Scan the lines below for the word "musicali". Copy each line you find it in.

#####

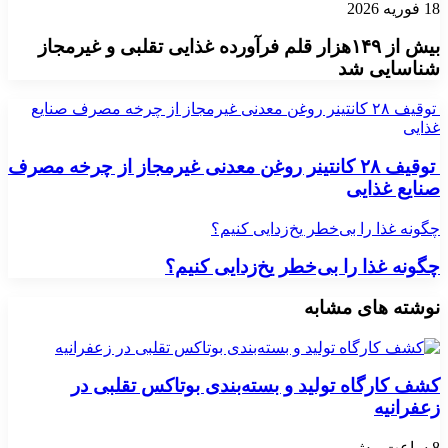
18 فوریه 2026
بیش از ۱۴۹هزار قلم فرآورده غذایی تقلبی و غیرمجاز
شناسایی شد
توقیف ۲۸ کانتینر روغن معدنی غیرمجاز از چرخه مصرف صنایع
غذایی
توقیف ۲۸ کانتینر روغن معدنی غیرمجاز از چرخه مصرف
صنایع غذایی
چگونه غذا را بی‌خطر یخ‌زدایی کنیم؟
چگونه غذا را بی‌خطر یخ‌زدایی کنیم؟
نوشته های مشابه
کشف کارگاه تولید و بسته‌بندی بوتاکس تقلبی در
زعفرانیه
8 ساعت پیش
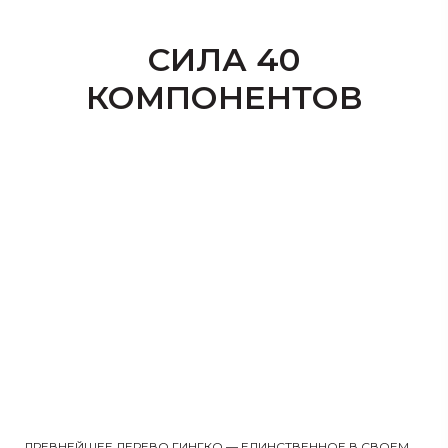
СИЛА 40
КОМПОНЕНТОВ
ДРЕВНЕЙШЕЕ ДЕРЕВО ГИНГКО — ЕДИНСТВЕННОЕ В СВОЕМ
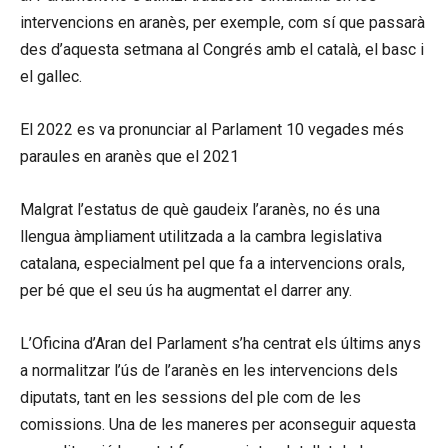
intervencions en aranès, per exemple, com sí que passarà
des d’aquesta setmana al Congrés amb el català, el basc i
el gallec.
El 2022 es va pronunciar al Parlament 10 vegades més
paraules en aranès que el 2021
Malgrat l’estatus de què gaudeix l’aranès, no és una
llengua àmpliament utilitzada a la cambra legislativa
catalana, especialment pel que fa a intervencions orals,
per bé que el seu ús ha augmentat el darrer any.
L’Oficina d’Aran del Parlament s’ha centrat els últims anys
a normalitzar l’ús de l’aranès en les intervencions dels
diputats, tant en les sessions del ple com de les
comissions. Una de les maneres per aconseguir aquesta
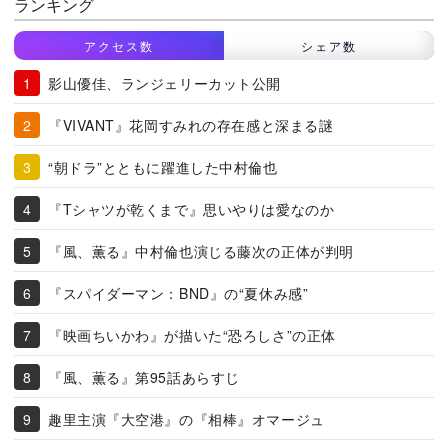
ランキング
アクセス数
シェア数
影山優佳、ランジェリーカット公開
『VIVANT』花岡すみれの存在感と深まる謎
“朝ドラ”とともに躍進した中村倫也
『Tシャツが乾くまで』思いやりは愛なのか
『風、薫る』中村倫也演じる藤次の正体が判明
『スパイダーマン：BND』の“夏休み感”
『映画ちいかわ』が描いた“恐ろしさ”の正体
『風、薫る』第95話あらすじ
趣里主演『大空港』の『相棒』オマージュ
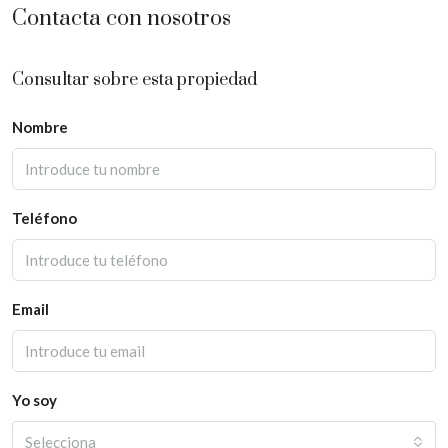
Contacta con nosotros
Consultar sobre esta propiedad
Nombre
Teléfono
Email
Yo soy
Selecciona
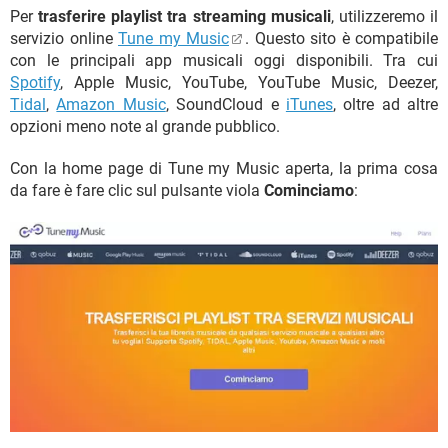
Per
trasferire playlist tra streaming musicali
, utilizzeremo il
servizio online
Tune my Music
. Questo sito è compatibile
con le principali app musicali oggi disponibili. Tra cui
Spotify
, Apple Music, YouTube, YouTube Music, Deezer,
Tidal
,
Amazon Music
, SoundCloud e
iTunes
, oltre ad altre
opzioni meno note al grande pubblico.
Con la home page di Tune my Music aperta, la prima cosa
da fare è fare clic sul pulsante viola
Cominciamo
:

#####

▶ REPLY TO THE EXERCISE
trasferire playlist tra streaming musicali
con le principali app musicali oggi disponibili. Tra cui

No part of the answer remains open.